Les rares sans-abri qui m'abordent se détournent rapidement de
moi, que fait un européen dans un parc en pleine nuit? Ne suis-je
pas plus dangereux à leurs yeux qu'un pickpocket du coin? Ma
nuit terminée, je me mets en quête d'un hôtel comme
un simple
touriste : soulagement d'un bain chaud, d'une chambre d'hôtel
qui ferme à clef, et où personne ne viendra entrer en
pleine nuit, simplement pour discuter, quelques heures pour me ressourcer
seul, enfin, moi qui croyais que mon voyage ne serait qu'une succession
de moments solitaires, je m'aperçois que depuis 10 jours (hormis
mes deux nuits de camping sauvage), c'est mon premier vrai moment de
solitude. Je dois maintenant retrouver la grande muraille, car profitant
de mon détour par Fugu pour traverser le Fleuve Jaune , elle
s'est enfuie vers le nord, à la poursuite d'hypothétiques
hordes mongoles, et c'est avec soulagement que je l'aperçois
traversant la route et symbolisée par deux dragons enlacés.

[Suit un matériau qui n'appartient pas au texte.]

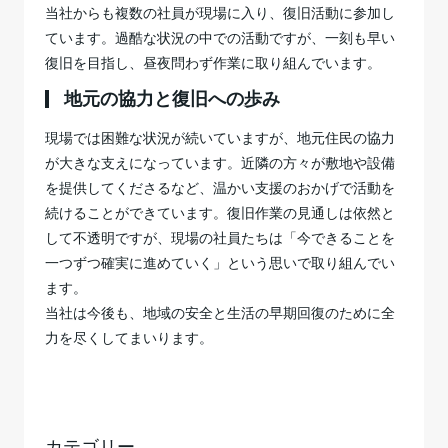
当社からも複数の社員が現場に入り、復旧活動に参加し
ています。過酷な状況の中での活動ですが、一刻も早い
復旧を目指し、昼夜問わず作業に取り組んでいます。
地元の協力と復旧への歩み
現場では困難な状況が続いていますが、地元住民の協力
が大きな支えになっています。近隣の方々が敷地や設備
を提供してくださるなど、温かい支援のおかげで活動を
続けることができています。復旧作業の見通しは依然と
して不透明ですが、現場の社員たちは「今できることを
一つずつ確実に進めていく」という思いで取り組んでい
ます。
当社は今後も、地域の安全と生活の早期回復のために全
力を尽くしてまいります。
カテゴリー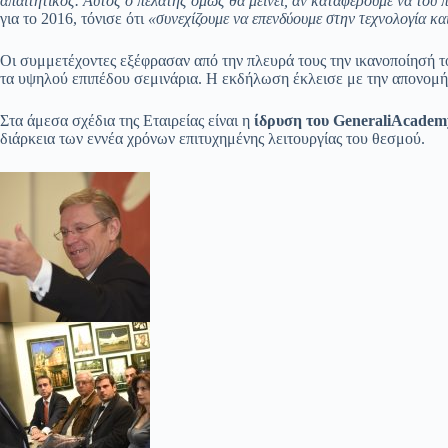
απαιτητικός. Αυτός ο πελάτης όμως θα μείνει, αν καταφέρουμε να το
για το 2016, τόνισε ότι
«συνεχίζουμε να επενδύουμε στην τεχνολογία κα
Οι συμμετέχοντες εξέφρασαν από την πλευρά τους την ικανοποίησή τ
τα υψηλού επιπέδου σεμινάρια. Η εκδήλωση έκλεισε με την απονομ
Στα άμεσα σχέδια της Εταιρείας είναι η
ίδρυση του
Generali
Academ
διάρκεια των εννέα χρόνων επιτυχημένης λειτουργίας του θεσμού.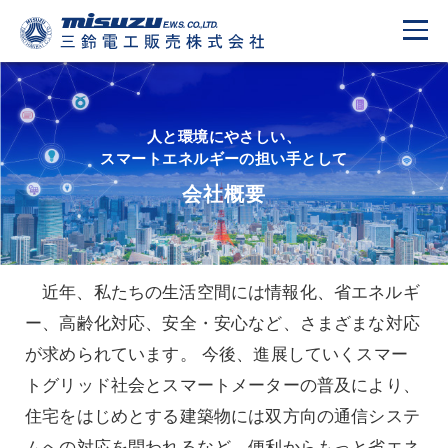
人と環境にやさしい、
スマートエネルギーの担い手として
会社概要
近年、私たちの生活空間には情報化、省エネルギ
ー、高齢化対応、安全・安心など、さまざまな対応
が求められています。 今後、進展していくスマー
トグリッド社会とスマートメーターの普及により、
住宅をはじめとする建築物には双方向の通信システ
ムへの対応を問われるなど、便利からもっと省エネ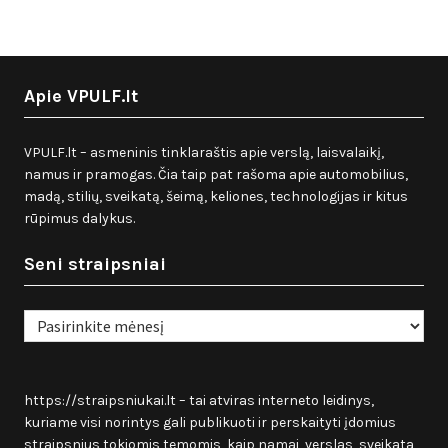
Apie VPULF.lt
VPULF.lt – asmeninis tinklaraštis apie verslą, laisvalaikį,
namus ir pramogas. Čia taip pat rašoma apie automobilius,
madą, stilių, sveikatą, šeimą, keliones, technologijas ir kitus
rūpimus dalykus.
Seni straipsniai
Seni
straipsniai
https://straipsniukai.lt
– tai atviras interneto leidinys,
kuriame visi norintys gali publikuoti ir perskaityti įdomius
straipsnius tokiomis temomis, kaip namai, verslas, sveikata,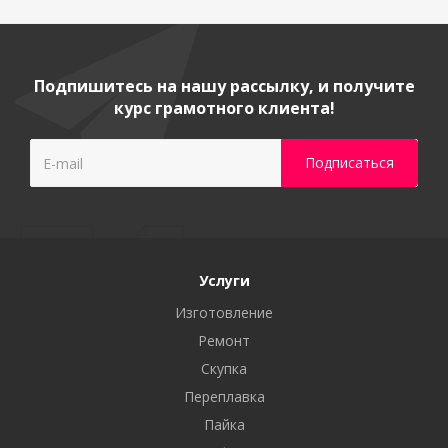
Подпишитесь на нашу рассылку, и получите
курс грамотного клиента!
Услуги
Изготовление
Ремонт
Скупка
Переплавка
Пайка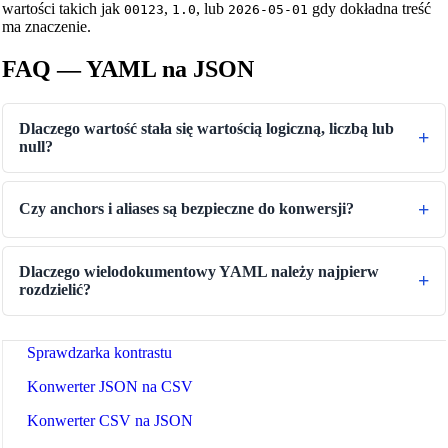
wartości takich jak
,
, lub
gdy dokładna treść
00123
1.0
2026-05-01
Konwerter czasu
ma znaczenie.
Binary/Hex/Decimal Converter
FAQ — YAML na JSON
Morse Code Translator
Number to Words Converter
Dlaczego wartość stała się wartością logiczną, liczbą lub
null?
Generator odwracania tekstu
Text Case Converter
Czy anchors i aliases są bezpieczne do konwersji?
Konwerter slugów na tytuł
Konwerter tytułu na slug
Dlaczego wielodokumentowy YAML należy najpierw
Tester wyrażeń regularnych
rozdzielić?
Konwerter kolorów
Sprawdzarka kontrastu
Konwerter JSON na CSV
Konwerter CSV na JSON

En une journée j'apprends à déceler les tours de
guet situées en deçà de la Muraille, endroit d'où
les guetteurs donnaient l'alarme en allumant des feux pour avertir Pékin,
ces tours ne sont pas situés sur la Muraille mais quelques dizaines
de mètres en terres chinoises pour mieux les protéger.
Les premiers créneaux font leur apparition et les premières
fenêtres de tirs creusées dans des murs en terre rapportée
ornent les châteaux de sable que j'arpente aujourd'hui. Rencontre
avec les habitants de ces forteresses aux allures de châteaux
des tartares : Echange de nourriture et nuit passée ensemble
sur le "kang" familial. Mais le matin est là et il faut partir,
nous n'avons pas échangé un seul mot en 15 heures mais
l'émotion se lit dans les yeux de la mère et les oignons
que m'offre le père pour la route sont un gage d'amitié
sans parole.

La Grande Muraille s'est transformée après cette
rencontre comme pour ne rien me faire regretter, elle est devenu plus
majestueuse et semble me susurrer à l'oreille : Ne regrettes
rien, plus loin je serai plus belle, et j'essaierai de te faire oublier
pour un moment ces rencontres.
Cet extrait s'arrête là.